AMAZING Vegetarian Chili

vegetarian chili recipeWe made this for Christmas Eve dinner and it was the perfect winter recipe. The spices make the flavour incredible. It's easy, healthy and can be refrigerated for a few days to enjoy another day.

Raisin and Cashew Vegetarian Chili

Ingredients

1 tablespoon (or less) olive oil
1 large onion
1 red bell pepper
2 stalks celery
2 cloves garlic
1 teaspoon dried basil
1 teaspoon oregano
1/2 teaspoon chili powder
1 teaspoon cumin
1 teaspoon black pepper
1 can tomato sauce (15 oz.)
1 can diced tomatoes (16 oz.)
2 tablespoons red wine vinegar
1 bay leaf
1 cup cashews
1/3 cup raisins
2 cans dark red kidney beans (15 oz. each) OR 1 can red, 1 white for colour.

Directions

1. Heat the olive oil in a large pot. Chop the onion, pepper, and celery, and cook in the oil 10 minutes over medium heat.
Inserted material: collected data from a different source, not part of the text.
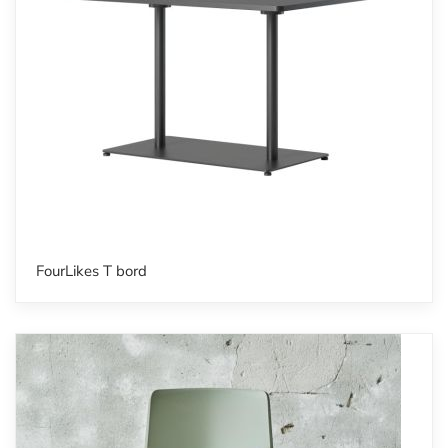
FourLikes T bord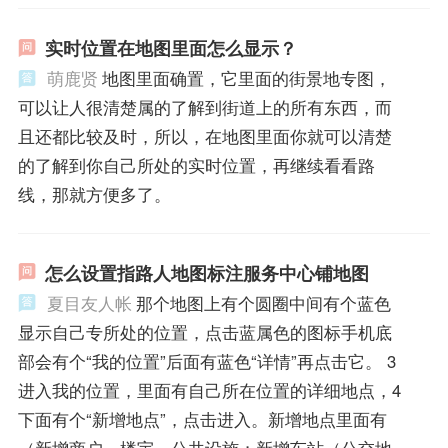
实时位置在地图里面怎么显示？
萌鹿贤
地图里面确置，它里面的街景地专图，
可以让人很清楚属的了解到街道上的所有东西，而
且还都比较及时，所以，在地图里面你就可以清楚
的了解到你自己所处的实时位置，再继续看看路
线，那就方便多了。
怎么设置指路人地图标注服务中心铺地图
夏目友人帐
那个地图上有个圆圈中间有个蓝色
显示自己专所处的位置，点击蓝属色的图标手机底
部会有个“我的位置”后面有蓝色“详情”再点击它。 3
进入我的位置，里面有自己所在位置的详细地点，4
下面有个“新增地点”，点击进入。新增地点里面有
（新增商户、楼宇、公共设施；新增车站（公交地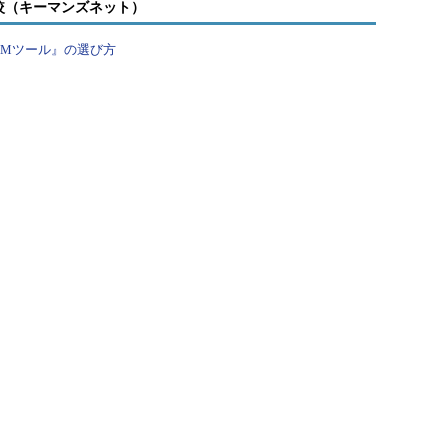
較（キーマンズネット）
PMツール』の選び方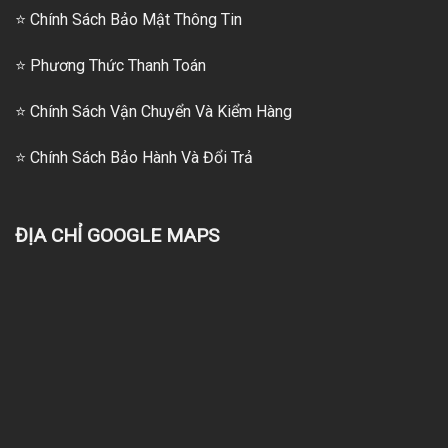
⭐ Chính Sách Bảo Mật Thông Tin
⭐
Phương Thức Thanh Toán
⭐
Chính Sách Vận Chuyển Và Kiểm Hàng
⭐
Chính Sách Bảo Hành Và Đổi Trả
ĐỊA CHỈ GOOGLE MAPS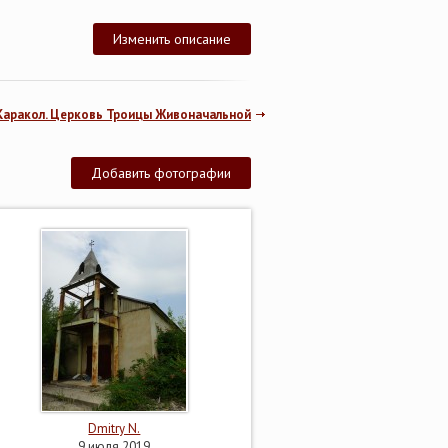
Изменить описание
Каракол. Церковь Троицы Живоначальной
Добавить фотографии
Dmitry N.
9 июля 2019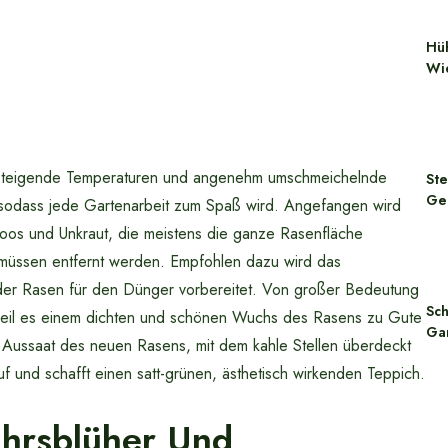
Hü
Wi
teigende Temperaturen und angenehm umschmeichelnde
St
Ge
 sodass jede Gartenarbeit zum Spaß wird. Angefangen wird
oos und Unkraut, die meistens die ganze Rasenfläche
 müssen entfernt werden. Empfohlen dazu wird das
t der Rasen für den Dünger vorbereitet. Von großer Bedeutung
Sc
 weil es einem dichten und schönen Wuchs des Rasens zu Gute
Gar
e Aussaat des neuen Rasens, mit dem kahle Stellen überdeckt
und schafft einen satt-grünen, ästhetisch wirkenden Teppich.
ahrsblüher Und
2. Stir in the garlic, basil, oregano, chili powder, cumin, and black pepper.

3. Add the tomato sauce, tomatoes, vinegar, and bay leaf. Reduce heat to low, and cook 2 minutes.

4. Stir in the cashews and raisins, and cook over low heat for 16 minutes.

5. Add the beans, and cook for 25 minutes, stirring frequently.


For a special occassion this recipe pairs wonderfully with red wine.